Bibi Russell (বিবি রাসেল) is a Bangladeshi fashion designer and former international model.

==Career==
Russell was born in 1950 in Chittagong, Bangladesh to Mokhlessur Rahman and Shamsun Nahar. She grew up in Dhaka studying in Kamrunnessa Govt Girls High School and Later College of Home Economics, Azimpur, Dhaka. She earned a graduate degree in fashion from London College of Fashion in 1975. In the next five years, she worked as a model for different magazines including Vogue, Cosmopolitan and Harper's Bazaar. She also worked as a fashion model in fashion shows until 1994, working with Yves Saint Laurent, Kenzo, Karl Lagerfeld and Giorgio Armani. Returning to Bangladesh in 1994, Russell opened a fashion house named Bibi Productions, which fused indigenous Bengali cultural elements into her design. As of 2004, her company employed 35,000 weavers in rural Bangladesh.

==Fashion shows==
With UNESCO support, Bibi Russell organized her first European fashion show (pioneering event by a South Asian female) in Paris in 1996. She also organized fashion show, The Colours of Bangladesh, in Spain in 1997. In 2016, she participated in India at India Runway Week seventh edition where she presented her latest collection on Rajasthan khadi. Bibi's collection was celebrated by the Indian fashion industry. Recently (in year 2016 & 18), she showcased her collection for the opening show at the third biggest fashion week of India, Indian Federation for Fashion Development's India Runway Week Season 7.

==Filmography==
- Moner Manush (2009)

==Awards==
- Bangladesh National Film Award for Best Costume Design - 2009 for Moner Manush
- Russell was rewarded Cross of Officer of the Order of Queen Isabella by the King of Spain.
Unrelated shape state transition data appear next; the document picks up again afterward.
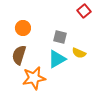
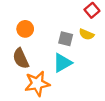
yellow semicircle: (79, 53) -> (86, 34), moved
brown semicircle: (19, 55) -> (21, 58), turned -42

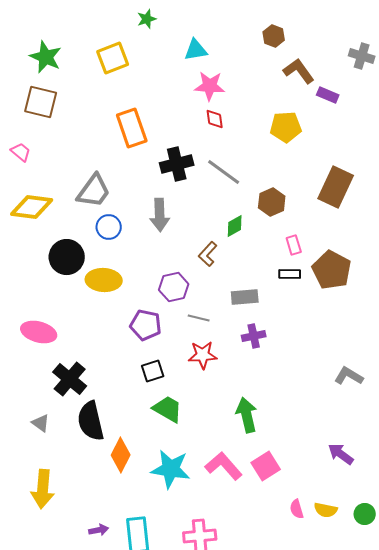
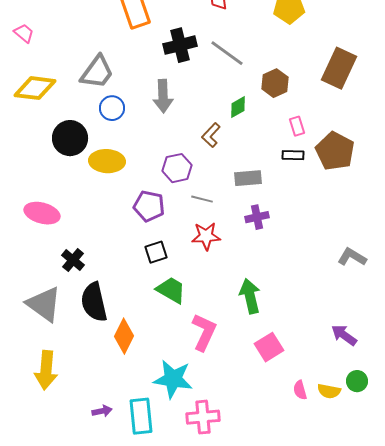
black cross: (70, 379) -> (73, 260), size x0.7
gray triangle: (41, 423) -> (44, 304), size x2.0
pink L-shape: (224, 466) -> (204, 332), moved, turned 66
cyan star: (171, 469) -> (173, 379), moved
green circle: (365, 514) -> (357, 381), moved

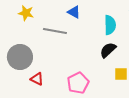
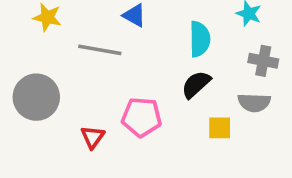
red triangle: (37, 79) -> (93, 137), moved, turned 40
pink pentagon: (78, 83) -> (142, 117), moved, turned 30

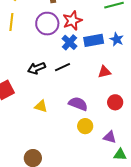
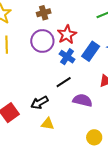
blue rectangle: (94, 40) -> (91, 51), turned -36
black arrow: (36, 68) -> (39, 103), moved
purple semicircle: (78, 104) -> (82, 100), moved

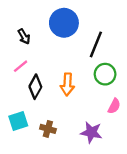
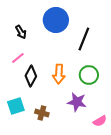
green circle: (105, 74) -> (89, 75), moved
pink semicircle: (114, 106) -> (100, 121), moved, turned 32
purple star: (91, 132) -> (77, 102), moved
It was presented by Spanish Ambassador to Bangladesh, Arturo Perez Martinez. Russell is also a Fellow of Bangla Academy. The Asiaweek magazine highlighted her as "One of the 20 people to watch in the Millennium". She was awarded the Honorary Fellowship of the London Institute in 1999. UNESCO awarded her the title Designer for Development in 1999. She also got the title of Artist for Peace by the UNESCO in 2001 and the Peace Prize by the United Nations Associations of Spain in 2004.